By comparison, the price of home ownership in Sydney is only marginally higher at 9.4 times the median-household income.
Sitting above both cities, due to its lower income base, is the Sunshine Coast, where 10.7 times the median annual household income was needed to buy a median-priced home.
“This is a marketplace, southeast Queensland quite broadly, that's really been leading the nation in terms of value growth,” Lawless said.
However, he said, such rapid value growth “does have a very negative downside ...[because] household incomes haven't grown anywhere near this fast”.
“Coming into the pandemic, the Gold Coast was actually a lot more affordable,” Lawless said.
But he said since 2020 the city had been through “this spectacular rate of growth and has seen extreme levels of capital growth since 2020—right up there with the late 80s and early 90s …and eclipsing what was seen back in the early 2000s”.
“Affordability constraints are becoming much more pressing.
“And so you have to think with ... a bigger hurdle to get into the marketplace, that's going to have to impact on who's coming to the Gold Coast. If it’s too expensive, people will just stop coming.”
Nevertheless, he noted: “Despite very high interest rates, the cost-of-living crisis and worsening affordability pressures, we're still seeing the volume of sales, the demonstrated demand in the marketplace holding at around decade average levels …[albeit] well down from the height of the pandemic”. And “This is really surprising to me,” Lawless said.
That becomes even more counterintuitive, he said, when you look at the city’s housing supply levels.

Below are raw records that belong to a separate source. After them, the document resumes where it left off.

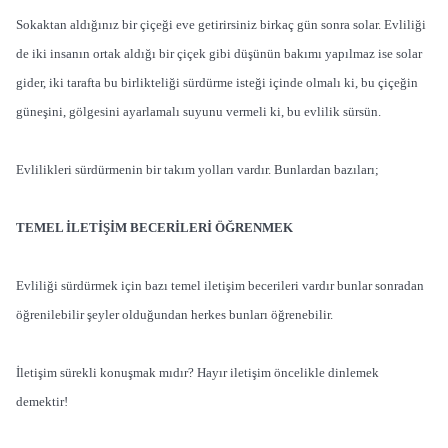
Sokaktan aldığınız bir çiçeği eve getirirsiniz birkaç gün sonra solar. Evliliği
de iki insanın ortak aldığı bir çiçek gibi düşünün bakımı yapılmaz ise solar
gider, iki tarafta bu birlikteliği sürdürme isteği içinde olmalı ki, bu çiçeğin
güneşini, gölgesini ayarlamalı suyunu vermeli ki, bu evlilik sürsün.
Evlilikleri sürdürmenin bir takım yolları vardır. Bunlardan bazıları;
TEMEL İLETİŞİM BECERİLERİ ÖĞRENMEK
Evliliği sürdürmek için bazı temel iletişim becerileri vardır bunlar sonradan
öğrenilebilir şeyler olduğundan herkes bunları öğrenebilir.
İletişim sürekli konuşmak mıdır? Hayır iletişim öncelikle dinlemek
demektir!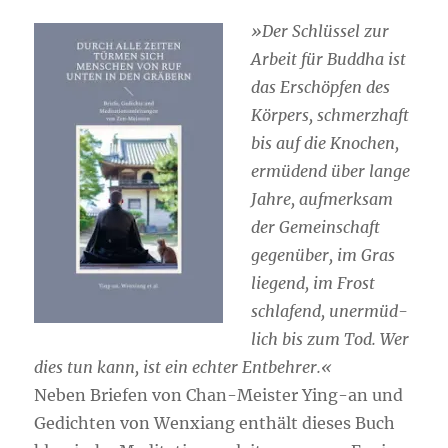
»Der Schlüs­sel zur
Arbeit für Bud­dha ist
das Erschöp­fen des
Kör­pers, schmerz­haft
bis auf die Kno­chen,
ermü­dend über lan­ge
Jah­re, auf­merk­sam
der Gemein­schaft
gegen­über, im Gras
lie­gend, im Frost
schla­fend, uner­müd­
lich bis zum Tod. Wer
dies tun kann, ist ein ech­ter Entbehrer.«
Neben Brie­fen von Chan-Meis­ter Ying-an und
Gedich­ten von Wenxiang ent­hält die­ses Buch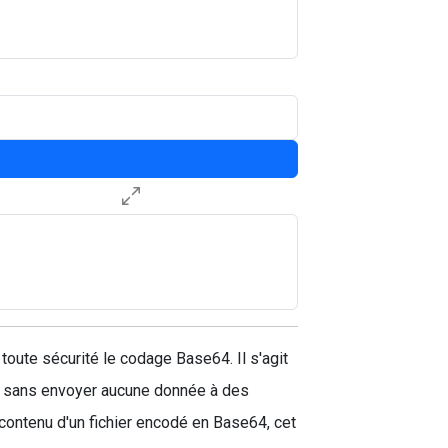
toute sécurité le codage Base64. Il s'agit
gine sans envoyer aucune donnée à des
 contenu d'un fichier encodé en Base64, cet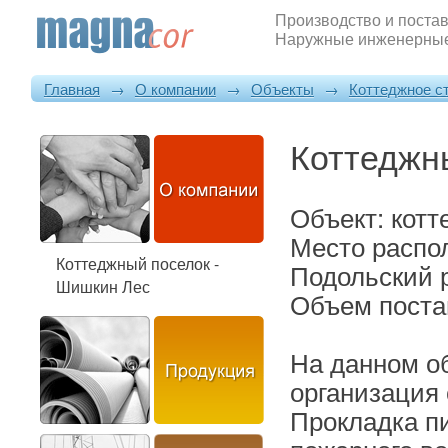
Производство и постав
Наружные инженерные
Главная
→
О компании
→
Объекты
→
Коттеджное с
Коттеджн
Объект: котт
Место распо
Коттеджный поселок -
Подольский 
Шишкин Лес
Объем постав
На данном о
организация
Прокладка пи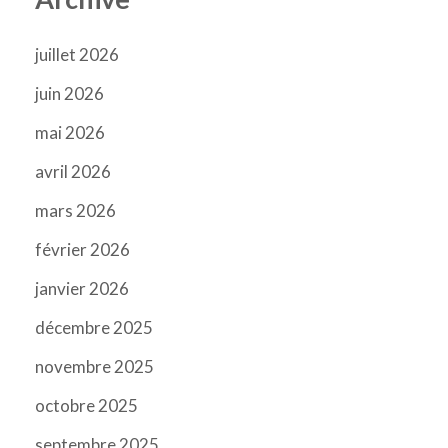
juillet 2026
juin 2026
mai 2026
avril 2026
mars 2026
février 2026
janvier 2026
décembre 2025
novembre 2025
octobre 2025
septembre 2025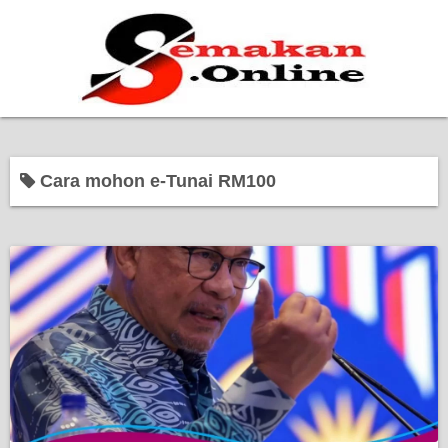
Home
Cara mohon e-Tunai RM100
Bantuan Kerajaan
Biasiswa
Pendidikan
Kerja Kosong Terkini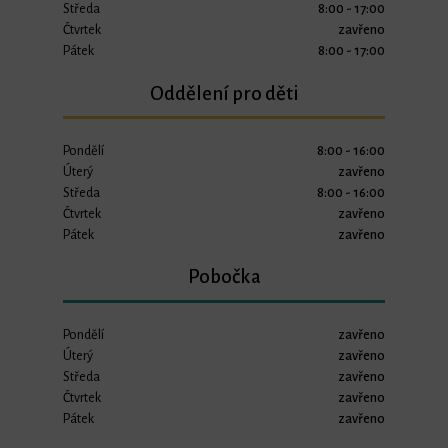
Středa
8:00 - 17:00
Čtvrtek
zavřeno
Pátek
8:00 - 17:00
Oddělení pro děti
Pondělí
8:00 - 16:00
Úterý
zavřeno
Středa
8:00 - 16:00
Čtvrtek
zavřeno
Pátek
zavřeno
Pobočka
Pondělí
zavřeno
Úterý
zavřeno
Středa
zavřeno
Čtvrtek
zavřeno
Pátek
zavřeno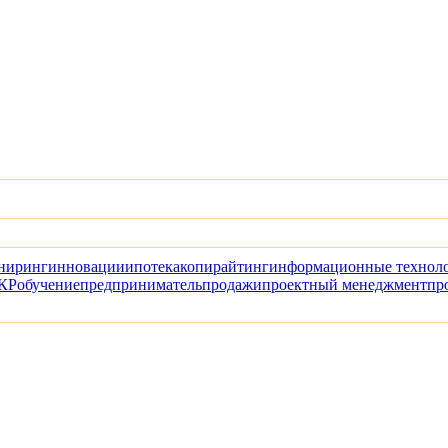
ниринг
инновации
ипотека
копирайтинг
информационные технол
КР
обучение
предприниматель
продажи
проектный менеджмент
пр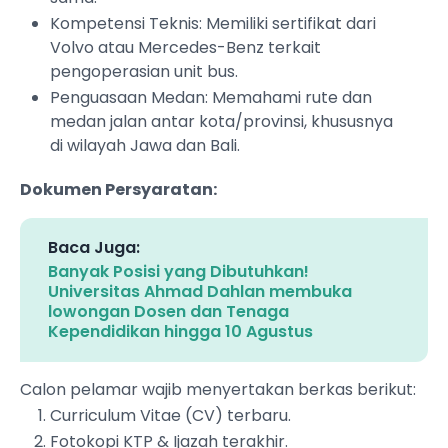
Kompetensi Teknis: Memiliki sertifikat dari
Volvo atau Mercedes-Benz terkait
pengoperasian unit bus.
Penguasaan Medan: Memahami rute dan
medan jalan antar kota/provinsi, khususnya
di wilayah Jawa dan Bali.
Dokumen Persyaratan:
Baca Juga:
Banyak Posisi yang Dibutuhkan!
Universitas Ahmad Dahlan membuka
lowongan Dosen dan Tenaga
Kependidikan hingga 10 Agustus
Calon pelamar wajib menyertakan berkas berikut:
Curriculum Vitae (CV) terbaru.
Fotokopi KTP & Ijazah terakhir.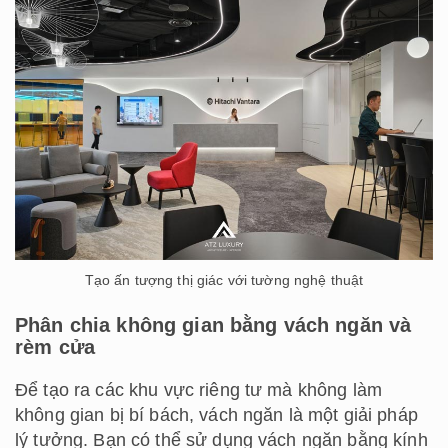
Tạo ấn tượng thị giác với tường nghệ thuật
Phân chia không gian bằng vách ngăn và
rèm cửa
Để tạo ra các khu vực riêng tư mà không làm
không gian bị bí bách, vách ngăn là một giải pháp
lý tưởng. Bạn có thể sử dụng vách ngăn bằng kính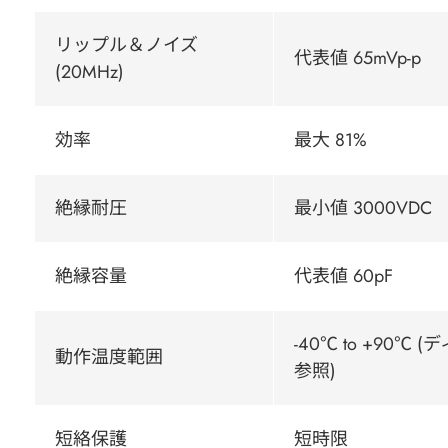
リップル＆ノイズ
代表値 65mVp-p
(20MHz)
効率
最大 81%
絶縁耐圧
最小値 3000VDC
絶縁容量
代表値 60pF
-40℃ to +90
動作温度範囲
参照)
短絡保護
短時限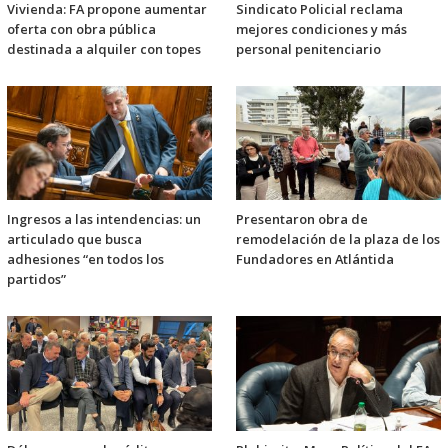
Vivienda: FA propone aumentar
Sindicato Policial reclama
oferta con obra pública
mejores condiciones y más
destinada a alquiler con topes
personal penitenciario
Ingresos a las intendencias: un
Presentaron obra de
articulado que busca
remodelación de la plaza de los
adhesiones “en todos los
Fundadores en Atlántida
partidos”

Thanks to its lower income base, 10.7 times the median annual household income is needed to buy a median-priced home on the Sunshine Coast.
“We’ve been tracking listings since 2006 and we’ve never seen available stock in the Gold Coast marketplace as low as what it is at the moment—just a little bit less than 4000 homes advertised for sale over the past month … [and] a little bit over two months’ supply, which is remarkably low.
“It’s one of the key reasons we’ve seen this upward pressure on housing prices.”
Compounding the situation is what he described as “a pretty sharp drop” in the volume of higher density development approvals as well as a consistent reduction in lower density detached housing approvals.
“The jaws have massively opened up here in terms of undersupply, there's been no response from the supply perspective to this record level of demand coming into the market.”
And, significantly, pointing to the Gold Coast’s population growth projections, he said: “It doesn’t look like that demand side is going to be changing very much at all.
“I wouldn’t quite call this the epicentre of population growth but … the raw numbers of people coming into the Gold Coast over the next 10 years, let alone from now to 2046, is absolutely huge.
“It’s going to be the biggest growth market in terms of population … there’s no other market that has stronger fundamentals than this.
“The other side to that is there’s not many other markets that have the same sort of challenges, the worsening affordability like what we're seeing here on the back of strong price growth, and very clear geographic supply side restrictions.”